「他社は受けてる?」 思わず詰まる面接、こう乗り切れ
採用面接での定番の質問はガクチカ(学生時代に力を入れたこと)だが、予想外の球が飛んでくることもある。最近の就活生は交流サイト(SNS)等で情報収集して模範解答をしっかり準備しているため、「不測の質問」で本音を引き出す狙いもありそうだ。就活生が面接で感じた疑問について、対策を考えてみました。
疑問その(1)「面接で志望動機を聞かれなかった。これって私に興味がないから?」
志望動機はガクチカと並び、面接で必ず話題に上るイメージがある。しかし就活生に取材してみると「全く質問されずに拍子抜けした」という話は思いのほか多かった。

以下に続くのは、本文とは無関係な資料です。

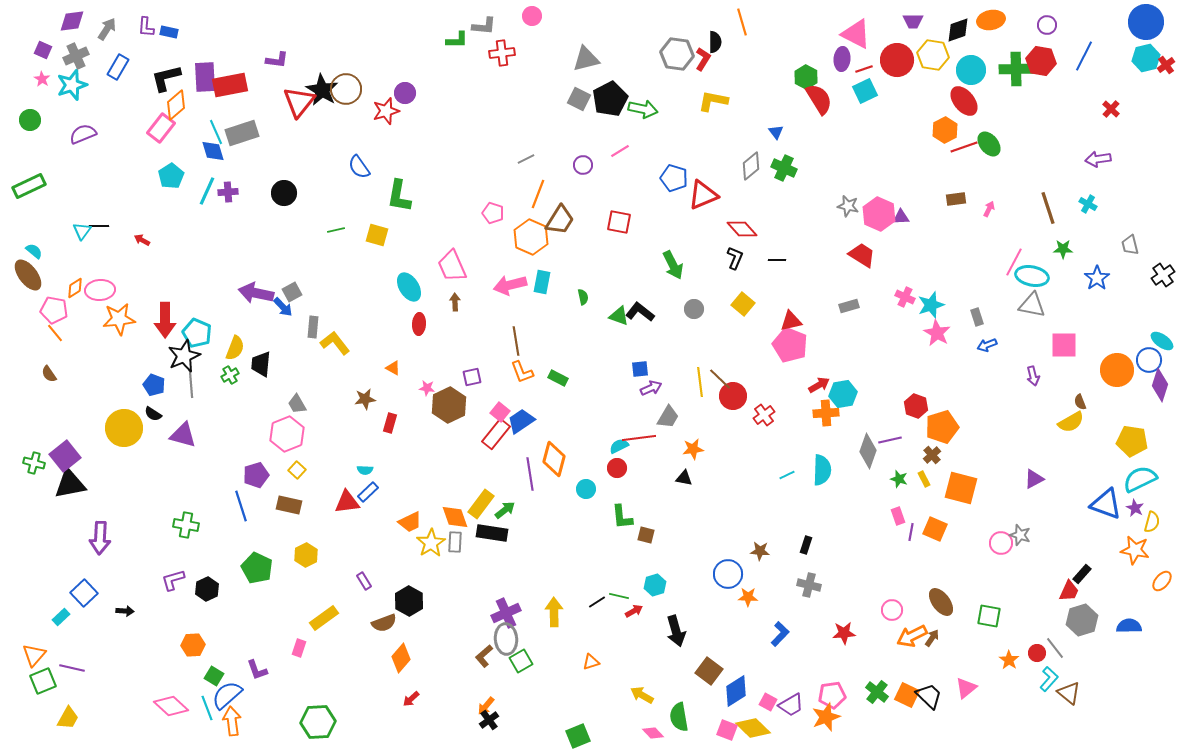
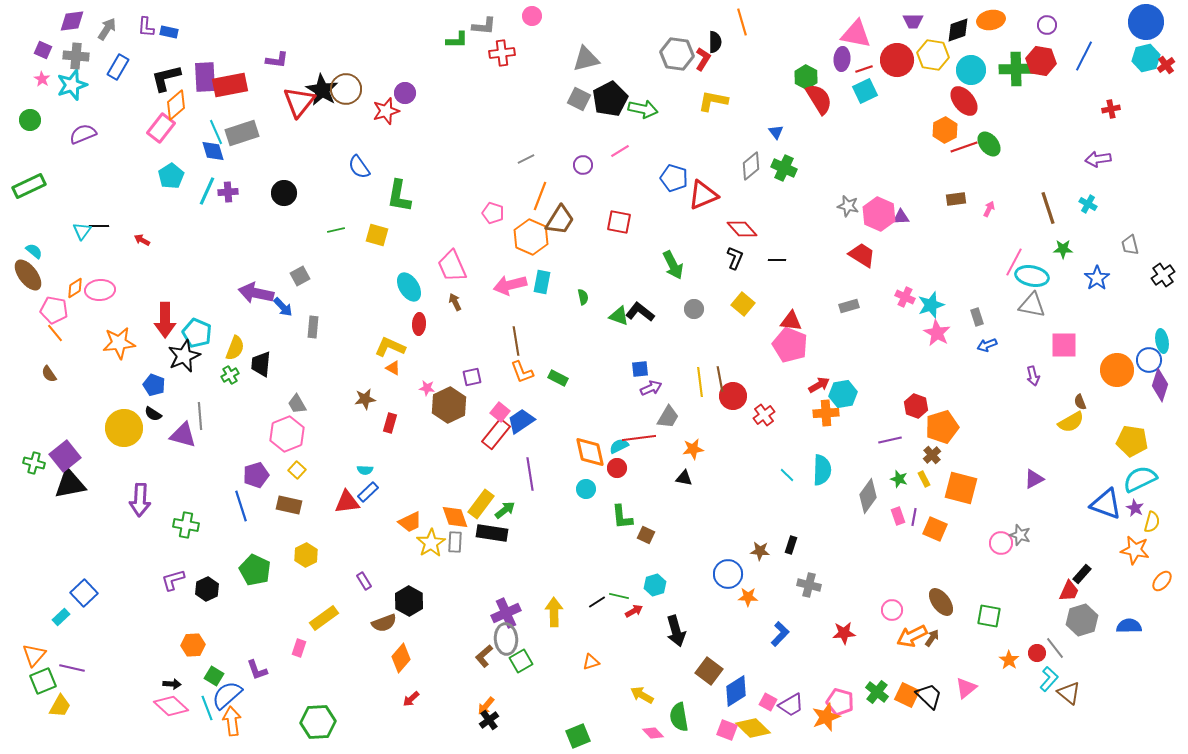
pink triangle at (856, 34): rotated 16 degrees counterclockwise
gray cross at (76, 56): rotated 30 degrees clockwise
red cross at (1111, 109): rotated 36 degrees clockwise
orange line at (538, 194): moved 2 px right, 2 px down
gray square at (292, 292): moved 8 px right, 16 px up
brown arrow at (455, 302): rotated 24 degrees counterclockwise
orange star at (119, 319): moved 24 px down
red triangle at (791, 321): rotated 20 degrees clockwise
cyan ellipse at (1162, 341): rotated 45 degrees clockwise
yellow L-shape at (335, 343): moved 55 px right, 4 px down; rotated 28 degrees counterclockwise
brown line at (720, 379): rotated 35 degrees clockwise
gray line at (191, 384): moved 9 px right, 32 px down
gray diamond at (868, 451): moved 45 px down; rotated 16 degrees clockwise
orange diamond at (554, 459): moved 36 px right, 7 px up; rotated 28 degrees counterclockwise
cyan line at (787, 475): rotated 70 degrees clockwise
purple line at (911, 532): moved 3 px right, 15 px up
brown square at (646, 535): rotated 12 degrees clockwise
purple arrow at (100, 538): moved 40 px right, 38 px up
black rectangle at (806, 545): moved 15 px left
green pentagon at (257, 568): moved 2 px left, 2 px down
black arrow at (125, 611): moved 47 px right, 73 px down
pink pentagon at (832, 695): moved 8 px right, 7 px down; rotated 24 degrees clockwise
yellow trapezoid at (68, 718): moved 8 px left, 12 px up
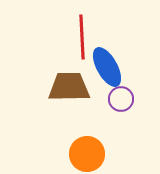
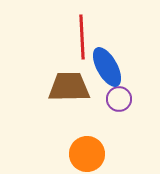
purple circle: moved 2 px left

なぜだろう。志望動機を重視しない理由について、ある食品メーカーの採用担当者は「面接に来た時点で志望していることは分かっているから」と答えてくれた。これは限られた面接時間で何を重視するのか、という価値判断の問題だろう。「志望度で合否を決める訳ではない」(人材サービス)という割り切ったコメントもあった。
志望動機とは本来、志望に至った経緯を自己分析や自己PRを絡めつつ話すべきものだ。だが、学生の多くは企業研究の成果を話してしまう。「非重視」企業の多くは、志望動機から「学生の人となりが見えにくい」(採用担当者)ことを残念に思っているようです。

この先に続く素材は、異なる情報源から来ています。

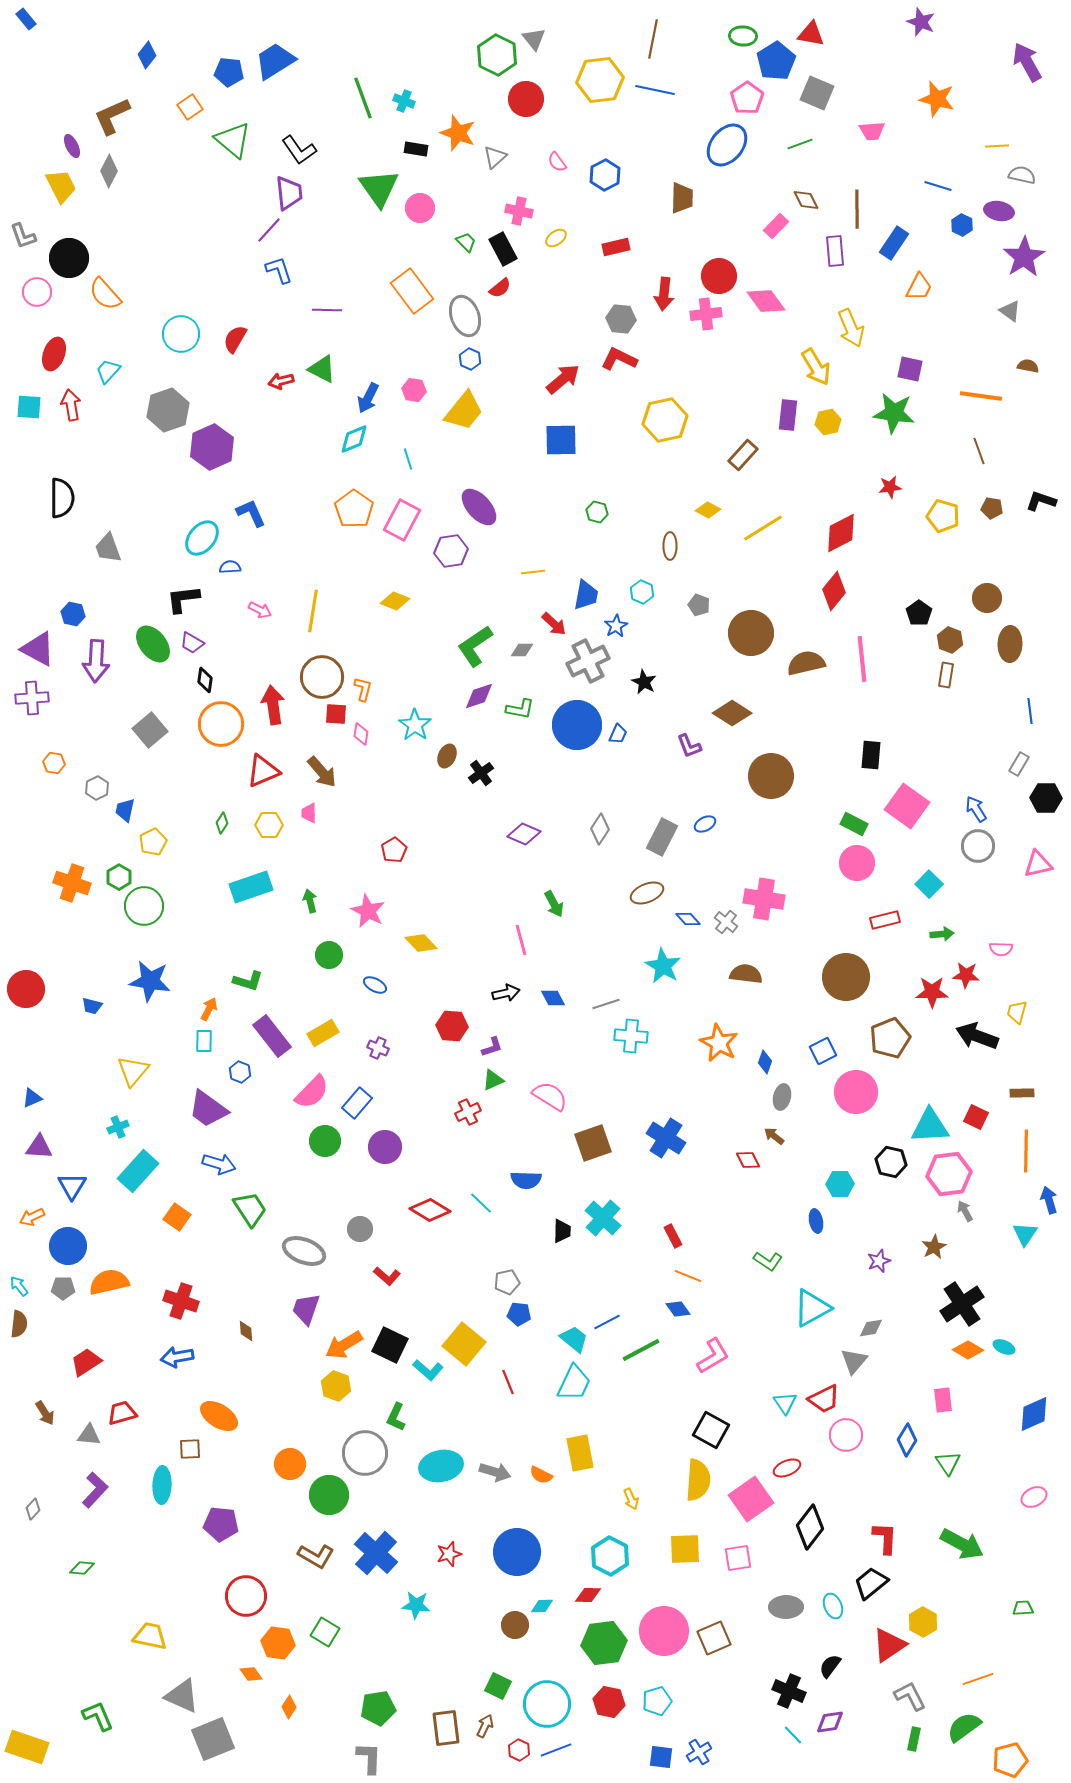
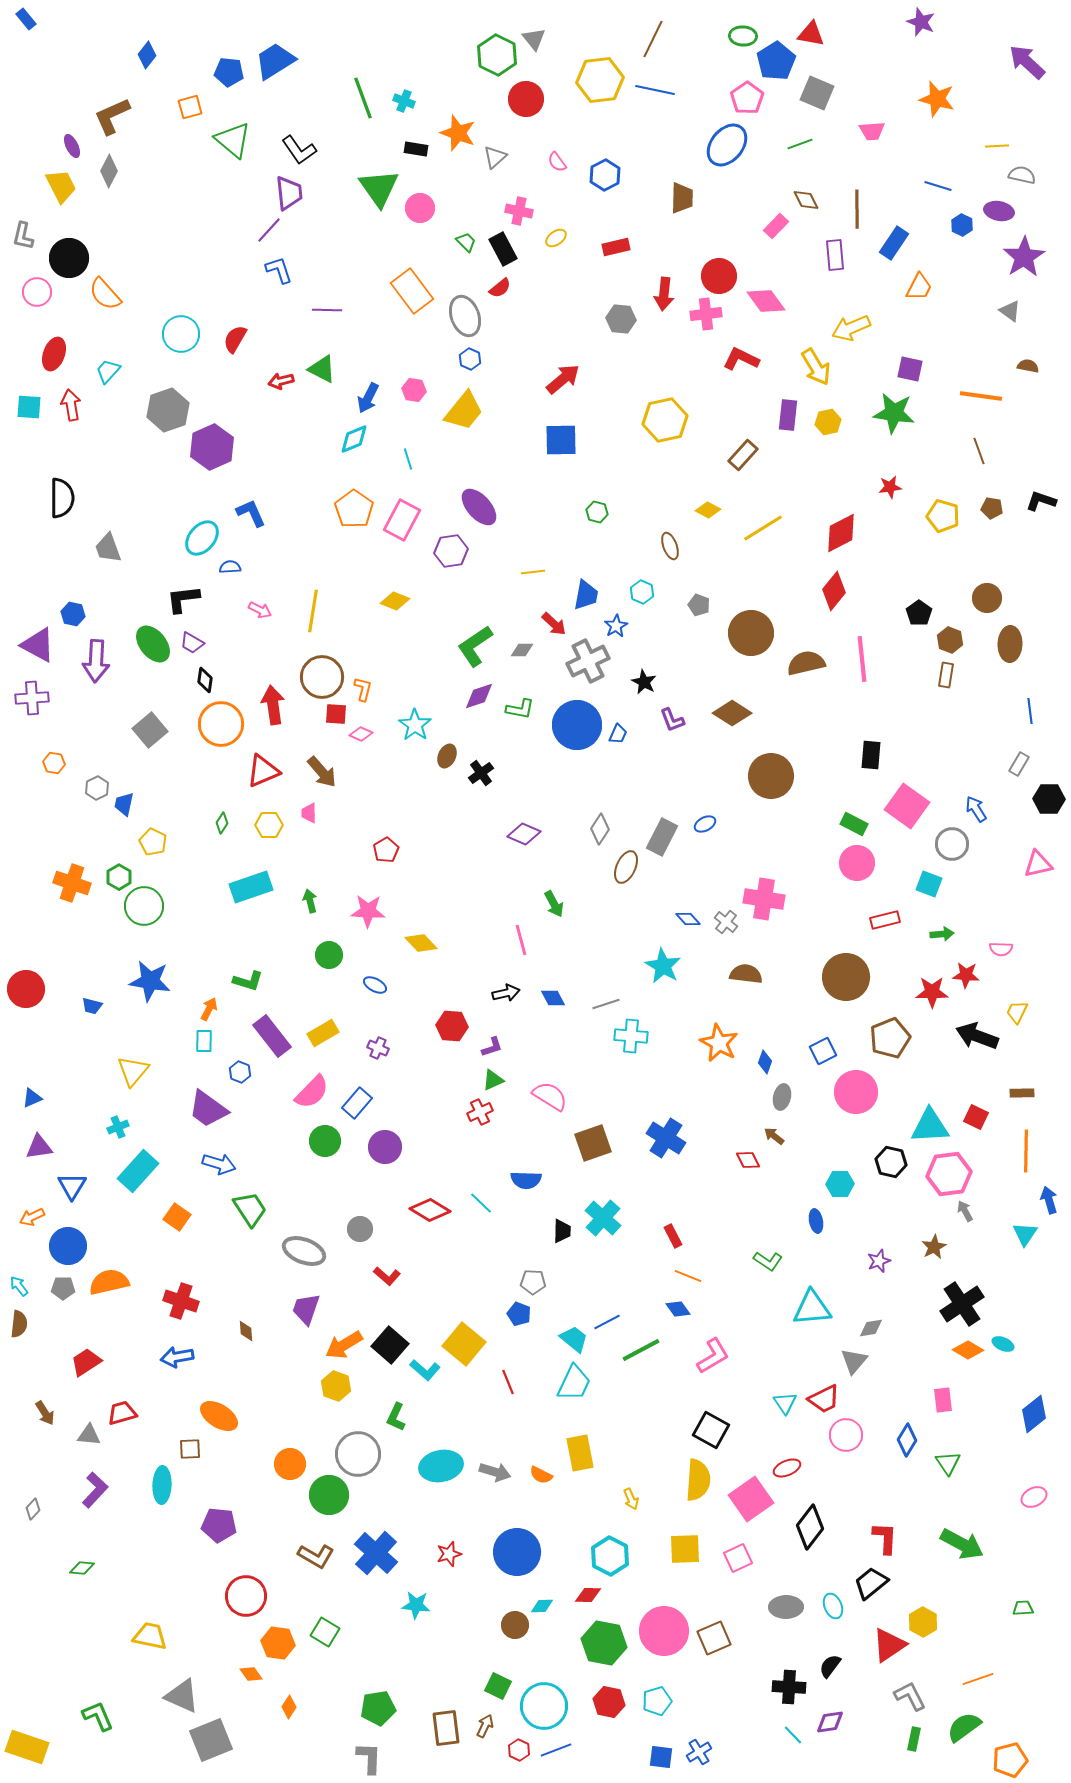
brown line at (653, 39): rotated 15 degrees clockwise
purple arrow at (1027, 62): rotated 18 degrees counterclockwise
orange square at (190, 107): rotated 20 degrees clockwise
gray L-shape at (23, 236): rotated 32 degrees clockwise
purple rectangle at (835, 251): moved 4 px down
yellow arrow at (851, 328): rotated 90 degrees clockwise
red L-shape at (619, 359): moved 122 px right
brown ellipse at (670, 546): rotated 20 degrees counterclockwise
purple triangle at (38, 649): moved 4 px up
pink diamond at (361, 734): rotated 75 degrees counterclockwise
purple L-shape at (689, 746): moved 17 px left, 26 px up
black hexagon at (1046, 798): moved 3 px right, 1 px down
blue trapezoid at (125, 810): moved 1 px left, 6 px up
yellow pentagon at (153, 842): rotated 20 degrees counterclockwise
gray circle at (978, 846): moved 26 px left, 2 px up
red pentagon at (394, 850): moved 8 px left
cyan square at (929, 884): rotated 24 degrees counterclockwise
brown ellipse at (647, 893): moved 21 px left, 26 px up; rotated 44 degrees counterclockwise
pink star at (368, 911): rotated 24 degrees counterclockwise
yellow trapezoid at (1017, 1012): rotated 10 degrees clockwise
red cross at (468, 1112): moved 12 px right
purple triangle at (39, 1147): rotated 12 degrees counterclockwise
gray pentagon at (507, 1282): moved 26 px right; rotated 15 degrees clockwise
cyan triangle at (812, 1308): rotated 24 degrees clockwise
blue pentagon at (519, 1314): rotated 15 degrees clockwise
black square at (390, 1345): rotated 15 degrees clockwise
cyan ellipse at (1004, 1347): moved 1 px left, 3 px up
cyan L-shape at (428, 1370): moved 3 px left
blue diamond at (1034, 1414): rotated 15 degrees counterclockwise
gray circle at (365, 1453): moved 7 px left, 1 px down
purple pentagon at (221, 1524): moved 2 px left, 1 px down
pink square at (738, 1558): rotated 16 degrees counterclockwise
green hexagon at (604, 1643): rotated 18 degrees clockwise
black cross at (789, 1691): moved 4 px up; rotated 20 degrees counterclockwise
cyan circle at (547, 1704): moved 3 px left, 2 px down
gray square at (213, 1739): moved 2 px left, 1 px down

もちろん、志望動機を重視する企業も多い。「入社意欲のレベルを確認したい」(製紙大手)、「本気度を見分ける材料にする」(オフィス家具大手のオカムラ)といった理由を挙げている。
オリックスは、金融や不動産からカーシェアリングまで幅広く事業展開していることを踏まえ、「学生が希望する仕事に食い違いがないようにするため」と説明。ミスマッチを防ぐ狙いで聞いている。また、日本精工は「配属を決める情報として使う」としており、入社後も見据えている。

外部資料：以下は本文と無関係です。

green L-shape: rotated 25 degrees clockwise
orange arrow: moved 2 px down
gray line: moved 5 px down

「熱意ある学生は自分から話してくれる」(採用支援のアイプラグ)という企業もあった。
就活生は質問されなかったからといって気落ちせず、ガクチカや自己PRなどの話題に絡めて話すことも一つの方法だろう。アピール度が上がるかもしれない。
疑問その(2)「他社の選考状況を聞かれたら、正直に言わないとダメ?」
「ライバル企業を受けていることを話せば印象が悪くなるのでは」――就活生からはこんな不安の声もよく聞く。
就活生が複数の企業を受けるのは当然のこと。また、選考が進めば、いずれ他社の状況もおのずと判明することになるので、そこは率直に答えてよいだろう。
ただし、就活生の受け答えから、採用担当者が「うちは本命じゃない」と気付く場合もある。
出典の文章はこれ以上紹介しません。